Hey Ian, Thanks for your thoughts!
On 06/24/2013 03:53 PM, Ian Thomas wrote:
Other than the posts by Bil Corey, the recent discussion on this thread seems to be about the details of the technical implementation. Have we even agreed that this is a good move for the eco system of the web, and especially for people who are privacy sensitive?
I don't think we all agree it's the best route, but it's worth trying out. At least as initially conceived (in a way that blocks all unvisited sites) it has user-expectation and accuracy problems. Brendan has written up some of his concerns.
https://brendaneich.com/2013/05/c-is-for-cookie/
In my opinion it is impossible to prevent a user being tracked from one website to another as there are just too many ways of passing data, each of them serving a useful purpose. If we were to block all of them then the web wouldn't be anything like as powerful as it is today.
I wouldn't write it off as impossible, but yeah, it's incredibly hard and would probably greatly degrade the web experience.
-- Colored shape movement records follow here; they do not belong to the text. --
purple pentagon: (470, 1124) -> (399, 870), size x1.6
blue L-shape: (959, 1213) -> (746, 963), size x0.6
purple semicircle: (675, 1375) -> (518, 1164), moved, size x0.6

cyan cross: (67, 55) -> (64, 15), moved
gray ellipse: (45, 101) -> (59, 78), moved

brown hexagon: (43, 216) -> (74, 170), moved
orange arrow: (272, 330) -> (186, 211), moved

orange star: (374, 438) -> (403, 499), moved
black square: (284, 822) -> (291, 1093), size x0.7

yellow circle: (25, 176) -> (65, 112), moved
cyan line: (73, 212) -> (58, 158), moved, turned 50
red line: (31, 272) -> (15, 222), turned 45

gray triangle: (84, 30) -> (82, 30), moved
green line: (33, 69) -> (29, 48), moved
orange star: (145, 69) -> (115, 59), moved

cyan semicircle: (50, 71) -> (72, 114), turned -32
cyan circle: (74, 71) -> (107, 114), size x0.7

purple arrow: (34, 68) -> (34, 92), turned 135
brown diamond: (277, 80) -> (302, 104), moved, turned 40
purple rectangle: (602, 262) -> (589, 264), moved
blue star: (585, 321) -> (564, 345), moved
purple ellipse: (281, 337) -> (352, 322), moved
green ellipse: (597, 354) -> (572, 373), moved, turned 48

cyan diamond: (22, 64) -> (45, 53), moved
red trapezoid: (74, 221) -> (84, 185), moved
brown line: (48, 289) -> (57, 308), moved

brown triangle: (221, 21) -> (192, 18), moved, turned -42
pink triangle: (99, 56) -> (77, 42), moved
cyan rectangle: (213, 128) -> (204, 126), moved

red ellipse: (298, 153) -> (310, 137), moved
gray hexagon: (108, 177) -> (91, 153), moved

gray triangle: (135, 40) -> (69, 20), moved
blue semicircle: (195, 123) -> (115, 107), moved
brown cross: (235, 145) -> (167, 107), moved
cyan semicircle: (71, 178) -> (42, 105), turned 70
That's not to say we should give up on privacy, but we should concentrate on the areas where we might succeed: initiatives such as Do Not Track and other more political and educational approaches.
Why not try both? DNT is not exactly quick to solve the problem, but it's still promising and may eventually be a better solution. Can we make cookies more useful *and* more transparent? Can we drive the fair players away from cookies onto some tech that's more useful for their purposes and also in better control of the users? I think there's lots of room for innovation here.
You should also not assume that users do not want to be tracked. Millions of people opt-in to having their grocery shopping habits tracked in return for a 1% discount and the occasional money-off coupon.
I don't want to assume users hate tracking, but the opt-in rate to DNT is staggering -- higher than any off-by-default feature in Firefox. This means quite a few people want tracking control of some sort. So we should make the choice a fair one. People should have an opportunity to see what's happening and decide what they want for themselves before it has a major impact on their privacy. This behind-the-tech-and-hard-to-explain nature of the problem doesn't really make it fair.
Not sure where you're shopping, but my frequent shopper card gives me more like 10%, the card doesn't automatically present itself and I know when the card is used and that it is used by only the grocery store (not the library or parking meters). So it's already far less subtle than cookies. If you track my purchases via swiped credit card without telling me it's for more than payments -- that's more like cookies. [0]
Either way, I'm not sure people would be quite as excited about the loyalty cards if they knew more about how the data was used. I believe many people are under the impression that the card is just a reusable coupon with no side-effects ... which is not even close to the whole story.